**RECORDS FOR PROCESSING**
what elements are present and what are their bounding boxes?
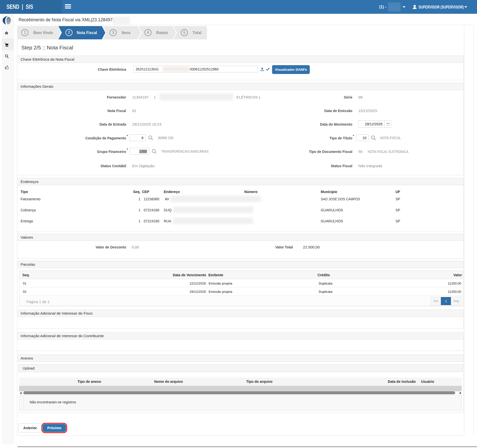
svg-text:7: 7 [387,124,388,125]
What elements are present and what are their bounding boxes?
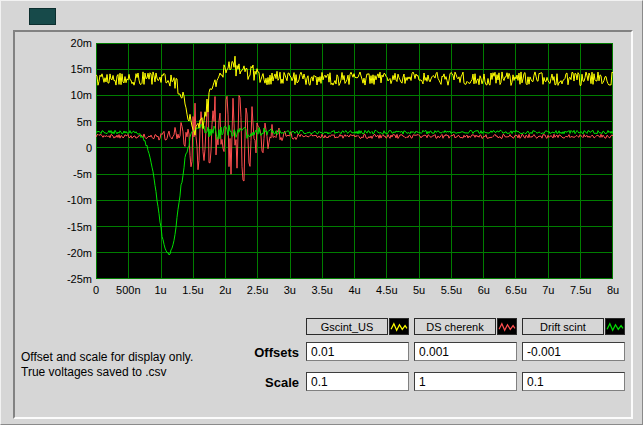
offset-input-gscint-us[interactable] [306,342,409,361]
scale-input-ds-cherenk[interactable] [414,372,517,391]
x-tick-label: 500n [116,284,140,296]
legend-label: Gscint_US [306,318,388,335]
x-tick-label: 7u [542,284,554,296]
offset-input-ds-cherenk[interactable] [414,342,517,361]
x-tick-label: 2u [219,284,231,296]
y-tick-label: 0 [86,142,92,154]
y-tick-label: 10m [71,89,92,101]
x-tick-label: 5u [413,284,425,296]
legend-item-gscint-us[interactable]: Gscint_US [306,318,409,335]
front-panel: 20m15m10m5m0-5m-10m-15m-20m-25m 0500n1u1… [0,0,643,425]
legend-label: DS cherenk [414,318,496,335]
x-tick-label: 3.5u [311,284,332,296]
x-tick-label: 4u [348,284,360,296]
x-tick-label: 7.5u [570,284,591,296]
x-tick-label: 0 [93,284,99,296]
note-line-1: Offset and scale for display only. [21,350,193,365]
y-tick-label: 15m [71,63,92,75]
teal-decoration-rectangle [29,8,56,25]
waveform-icon[interactable] [605,318,625,335]
y-tick-label: -15m [67,221,92,233]
x-tick-label: 2.5u [247,284,268,296]
x-tick-label: 5.5u [441,284,462,296]
offset-input-drift-scint[interactable] [522,342,625,361]
y-tick-label: -25m [67,273,92,285]
legend-item-drift-scint[interactable]: Drift scint [522,318,625,335]
scale-input-gscint-us[interactable] [306,372,409,391]
x-axis: 0500n1u1.5u2u2.5u3u3.5u4u4.5u5u5.5u6u6.5… [96,284,613,298]
y-tick-label: -20m [67,247,92,259]
waveform-icon[interactable] [497,318,517,335]
x-tick-label: 3u [284,284,296,296]
x-tick-label: 4.5u [376,284,397,296]
note-text: Offset and scale for display only. True … [21,350,193,380]
scale-label: Scale [171,375,299,390]
y-tick-label: 20m [71,37,92,49]
y-tick-label: 5m [77,116,92,128]
legend-label: Drift scint [522,318,604,335]
scale-input-drift-scint[interactable] [522,372,625,391]
x-tick-label: 6u [478,284,490,296]
x-tick-label: 1u [155,284,167,296]
x-tick-label: 8u [607,284,619,296]
y-tick-label: -10m [67,194,92,206]
note-line-2: True voltages saved to .csv [21,365,193,380]
y-tick-label: -5m [73,168,92,180]
waveform-icon[interactable] [389,318,409,335]
waveform-graph [96,43,613,279]
waveform-plot-canvas [96,43,613,279]
legend-item-ds-cherenk[interactable]: DS cherenk [414,318,517,335]
x-tick-label: 6.5u [505,284,526,296]
y-axis: 20m15m10m5m0-5m-10m-15m-20m-25m [39,43,92,279]
x-tick-label: 1.5u [182,284,203,296]
offsets-label: Offsets [171,345,299,360]
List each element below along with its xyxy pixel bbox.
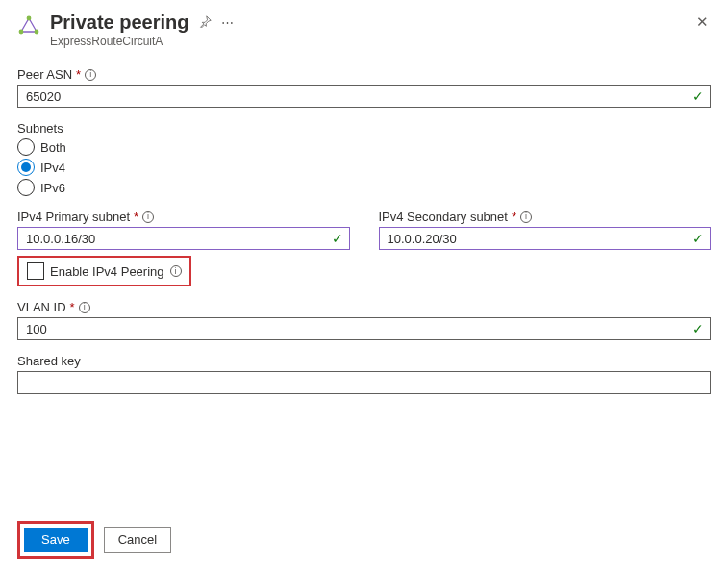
svg-point-1 <box>35 30 39 35</box>
subnets-field: Subnets Both IPv4 IPv6 <box>17 121 711 196</box>
enable-ipv4-label: Enable IPv4 Peering <box>50 264 164 279</box>
ipv4-primary-field: IPv4 Primary subnet * i ✓ <box>17 210 350 250</box>
radio-ipv4[interactable]: IPv4 <box>17 159 711 176</box>
info-icon[interactable]: i <box>85 69 96 81</box>
required-marker: * <box>70 300 75 314</box>
footer-actions: Save Cancel <box>17 521 171 559</box>
more-icon[interactable]: ⋯ <box>221 15 234 30</box>
info-icon[interactable]: i <box>79 302 90 313</box>
radio-ipv6-label: IPv6 <box>40 181 65 195</box>
pin-icon[interactable] <box>199 15 212 31</box>
required-marker: * <box>134 210 138 224</box>
required-marker: * <box>76 67 81 82</box>
ipv4-primary-input[interactable] <box>17 227 350 250</box>
save-highlight: Save <box>17 521 94 559</box>
header: Private peering ⋯ ExpressRouteCircuitA ✕ <box>17 12 711 48</box>
vlan-id-label: VLAN ID <box>17 300 66 314</box>
enable-ipv4-peering-row: Enable IPv4 Peering i <box>17 256 191 286</box>
required-marker: * <box>512 210 516 224</box>
enable-ipv4-checkbox[interactable] <box>27 262 44 280</box>
peer-asn-field: Peer ASN * i ✓ <box>17 67 711 108</box>
shared-key-label: Shared key <box>17 354 81 368</box>
ipv4-primary-label: IPv4 Primary subnet <box>17 210 130 224</box>
radio-both-label: Both <box>40 140 66 155</box>
cancel-button[interactable]: Cancel <box>104 527 171 553</box>
svg-point-0 <box>27 16 32 21</box>
vlan-id-input[interactable] <box>17 317 711 340</box>
vlan-id-field: VLAN ID * i ✓ <box>17 300 711 340</box>
breadcrumb-subtitle: ExpressRouteCircuitA <box>50 35 711 48</box>
page-title: Private peering <box>50 12 189 34</box>
radio-ipv4-label: IPv4 <box>40 161 65 175</box>
peer-asn-label: Peer ASN <box>17 67 72 82</box>
radio-ipv6[interactable]: IPv6 <box>17 179 711 196</box>
info-icon[interactable]: i <box>170 265 182 277</box>
ipv4-secondary-label: IPv4 Secondary subnet <box>379 210 508 224</box>
subnets-label: Subnets <box>17 121 63 136</box>
radio-both[interactable]: Both <box>17 138 711 156</box>
shared-key-field: Shared key <box>17 354 711 394</box>
info-icon[interactable]: i <box>520 211 532 223</box>
close-icon[interactable]: ✕ <box>696 13 709 31</box>
peer-asn-input[interactable] <box>17 85 711 108</box>
shared-key-input[interactable] <box>17 371 711 394</box>
ipv4-secondary-field: IPv4 Secondary subnet * i ✓ <box>379 210 712 250</box>
save-button[interactable]: Save <box>24 528 88 552</box>
svg-point-2 <box>19 30 24 35</box>
info-icon[interactable]: i <box>142 211 154 223</box>
ipv4-secondary-input[interactable] <box>379 227 712 250</box>
peering-logo-icon <box>17 15 40 38</box>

**WHAT IS NEEDED**
Without the pictures, copy all of the entries exactly as they appear.

**THE COMPLETED TASK**
what elements are present and what are their bounding boxes?
svg-text:7: 7 [387,124,388,125]
What elements are present and what are their bounding boxes?
offset-input-gscint-us[interactable] [306,342,409,361]
scale-input-ds-cherenk[interactable] [414,372,517,391]
x-tick-label: 500n [116,284,140,296]
legend-label: Gscint_US [306,318,388,335]
x-tick-label: 7u [542,284,554,296]
offset-input-ds-cherenk[interactable] [414,342,517,361]
x-tick-label: 2u [219,284,231,296]
y-tick-label: 0 [86,142,92,154]
y-tick-label: 10m [71,89,92,101]
x-tick-label: 5u [413,284,425,296]
legend-item-gscint-us[interactable]: Gscint_US [306,318,409,335]
front-panel: 20m15m10m5m0-5m-10m-15m-20m-25m 0500n1u1… [0,0,643,425]
legend-label: DS cherenk [414,318,496,335]
x-tick-label: 3.5u [311,284,332,296]
x-tick-label: 4u [348,284,360,296]
x-tick-label: 7.5u [570,284,591,296]
x-tick-label: 0 [93,284,99,296]
note-line-1: Offset and scale for display only. [21,350,193,365]
y-tick-label: 15m [71,63,92,75]
teal-decoration-rectangle [29,8,56,25]
waveform-icon[interactable] [605,318,625,335]
y-tick-label: -15m [67,221,92,233]
x-tick-label: 2.5u [247,284,268,296]
x-tick-label: 5.5u [441,284,462,296]
offset-input-drift-scint[interactable] [522,342,625,361]
y-tick-label: -25m [67,273,92,285]
legend-item-drift-scint[interactable]: Drift scint [522,318,625,335]
scale-input-gscint-us[interactable] [306,372,409,391]
x-axis: 0500n1u1.5u2u2.5u3u3.5u4u4.5u5u5.5u6u6.5… [96,284,613,298]
y-tick-label: -20m [67,247,92,259]
waveform-icon[interactable] [497,318,517,335]
x-tick-label: 3u [284,284,296,296]
x-tick-label: 4.5u [376,284,397,296]
note-text: Offset and scale for display only. True … [21,350,193,380]
scale-label: Scale [171,375,299,390]
y-tick-label: 20m [71,37,92,49]
y-tick-label: 5m [77,116,92,128]
legend-label: Drift scint [522,318,604,335]
scale-input-drift-scint[interactable] [522,372,625,391]
x-tick-label: 6u [478,284,490,296]
x-tick-label: 1u [155,284,167,296]
x-tick-label: 8u [607,284,619,296]
y-tick-label: -10m [67,194,92,206]
note-line-2: True voltages saved to .csv [21,365,193,380]
y-tick-label: -5m [73,168,92,180]
waveform-icon[interactable] [389,318,409,335]
waveform-graph [96,43,613,279]
waveform-plot-canvas [96,43,613,279]
legend-item-ds-cherenk[interactable]: DS cherenk [414,318,517,335]
x-tick-label: 6.5u [505,284,526,296]
y-axis: 20m15m10m5m0-5m-10m-15m-20m-25m [39,43,92,279]
x-tick-label: 1.5u [182,284,203,296]
offsets-label: Offsets [171,345,299,360]
List each element below along with its xyxy pixel bbox.
svg-point-1 <box>35 30 39 35</box>
subnets-field: Subnets Both IPv4 IPv6 <box>17 121 711 196</box>
enable-ipv4-label: Enable IPv4 Peering <box>50 264 164 279</box>
ipv4-primary-field: IPv4 Primary subnet * i ✓ <box>17 210 350 250</box>
radio-ipv4[interactable]: IPv4 <box>17 159 711 176</box>
info-icon[interactable]: i <box>85 69 96 81</box>
required-marker: * <box>70 300 75 314</box>
footer-actions: Save Cancel <box>17 521 171 559</box>
more-icon[interactable]: ⋯ <box>221 15 234 30</box>
info-icon[interactable]: i <box>79 302 90 313</box>
radio-ipv6-label: IPv6 <box>40 181 65 195</box>
pin-icon[interactable] <box>199 15 212 31</box>
required-marker: * <box>134 210 138 224</box>
required-marker: * <box>76 67 81 82</box>
ipv4-primary-input[interactable] <box>17 227 350 250</box>
save-highlight: Save <box>17 521 94 559</box>
header: Private peering ⋯ ExpressRouteCircuitA ✕ <box>17 12 711 48</box>
vlan-id-label: VLAN ID <box>17 300 66 314</box>
enable-ipv4-peering-row: Enable IPv4 Peering i <box>17 256 191 286</box>
required-marker: * <box>512 210 516 224</box>
enable-ipv4-checkbox[interactable] <box>27 262 44 280</box>
peer-asn-field: Peer ASN * i ✓ <box>17 67 711 108</box>
shared-key-label: Shared key <box>17 354 81 368</box>
ipv4-primary-label: IPv4 Primary subnet <box>17 210 130 224</box>
radio-both-label: Both <box>40 140 66 155</box>
cancel-button[interactable]: Cancel <box>104 527 171 553</box>
svg-point-0 <box>27 16 32 21</box>
vlan-id-input[interactable] <box>17 317 711 340</box>
vlan-id-field: VLAN ID * i ✓ <box>17 300 711 340</box>
breadcrumb-subtitle: ExpressRouteCircuitA <box>50 35 711 48</box>
page-title: Private peering <box>50 12 189 34</box>
radio-ipv4-label: IPv4 <box>40 161 65 175</box>
peer-asn-label: Peer ASN <box>17 67 72 82</box>
radio-ipv6[interactable]: IPv6 <box>17 179 711 196</box>
info-icon[interactable]: i <box>170 265 182 277</box>
ipv4-secondary-label: IPv4 Secondary subnet <box>379 210 508 224</box>
subnets-label: Subnets <box>17 121 63 136</box>
radio-both[interactable]: Both <box>17 138 711 156</box>
shared-key-field: Shared key <box>17 354 711 394</box>
info-icon[interactable]: i <box>520 211 532 223</box>
close-icon[interactable]: ✕ <box>696 13 709 31</box>
peer-asn-input[interactable] <box>17 85 711 108</box>
shared-key-input[interactable] <box>17 371 711 394</box>
ipv4-secondary-field: IPv4 Secondary subnet * i ✓ <box>379 210 712 250</box>
save-button[interactable]: Save <box>24 528 88 552</box>
svg-point-2 <box>19 30 24 35</box>
info-icon[interactable]: i <box>142 211 154 223</box>
ipv4-secondary-input[interactable] <box>379 227 712 250</box>
peering-logo-icon <box>17 15 40 38</box>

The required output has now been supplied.